Amerika dünyanın her yanındaki askeri müdahalelerini demokrasi/özgürlük/insan hakları gerekçe göstererek yapmıştır.
Amerika’nın “insan hakları ve demokrasi” adına yaptığı ve fiyaskoyla sonuçlanan 11 askeri operasyon şunlardır: Haiti (1994-1996 ve 1915-1934), Kamboçya (1970-1973), Vietnam (1964-1973), Dominik (1965-1966 ve 1916-1924), Küba (1917-1922, 1906-1909 ve 1898-1902), Nikaragua (19090-1927) ve Panama (1903-1936).
Bunların üzerine Saddam Irak’ı, Taliban Afganistan’ı, Musaddık İran’ı ve Allende Şili’si ve benzerleri de eklemlenebilir.

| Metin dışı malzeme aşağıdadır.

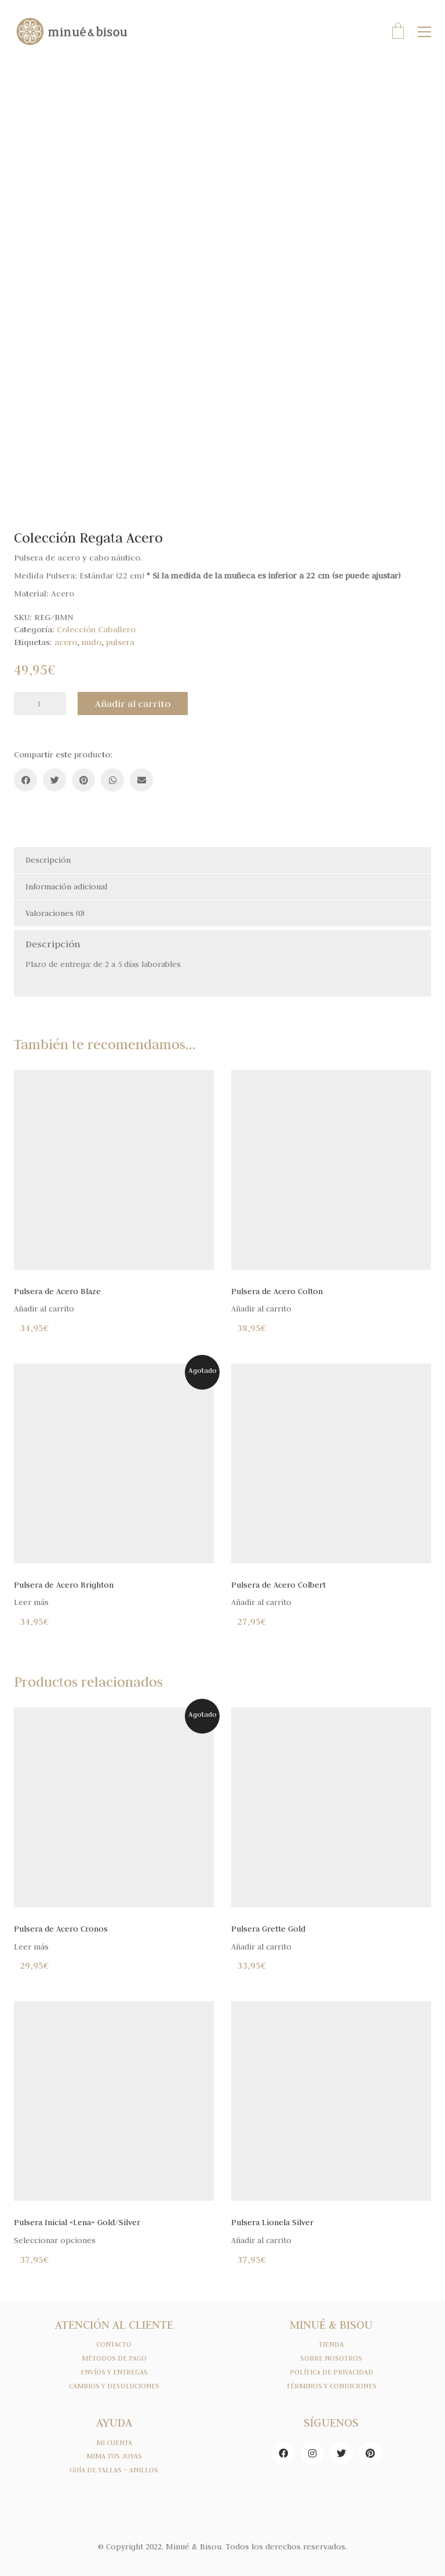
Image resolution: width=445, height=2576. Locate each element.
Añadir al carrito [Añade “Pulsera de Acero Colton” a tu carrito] (261, 1309)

Kaldı ki ABD’nin “demokrasi ve özgürlük” adına müdahale ettiği ülkelere gözyaşı, kan ve kaos götürmüştür. Türkiye gibi ülkelerde Amerika’nın müvekkili olmayı, ABD’nin derin mahfilleri demokratlık olarak nitelendirmektedir. Nitekim George Soros, Amerika’daki “demokrasiyi yayma konuşmaları ulusal güvenlik stratejilerinin bir parçası” olduğunu söylemiştir. Soros’un ifadesiyle “Bush özgürlüğün galip geleceğini sık sık dile getirmektedir. Aslında o Amerika’nın galip geleceğini kast etmektedir” demişti.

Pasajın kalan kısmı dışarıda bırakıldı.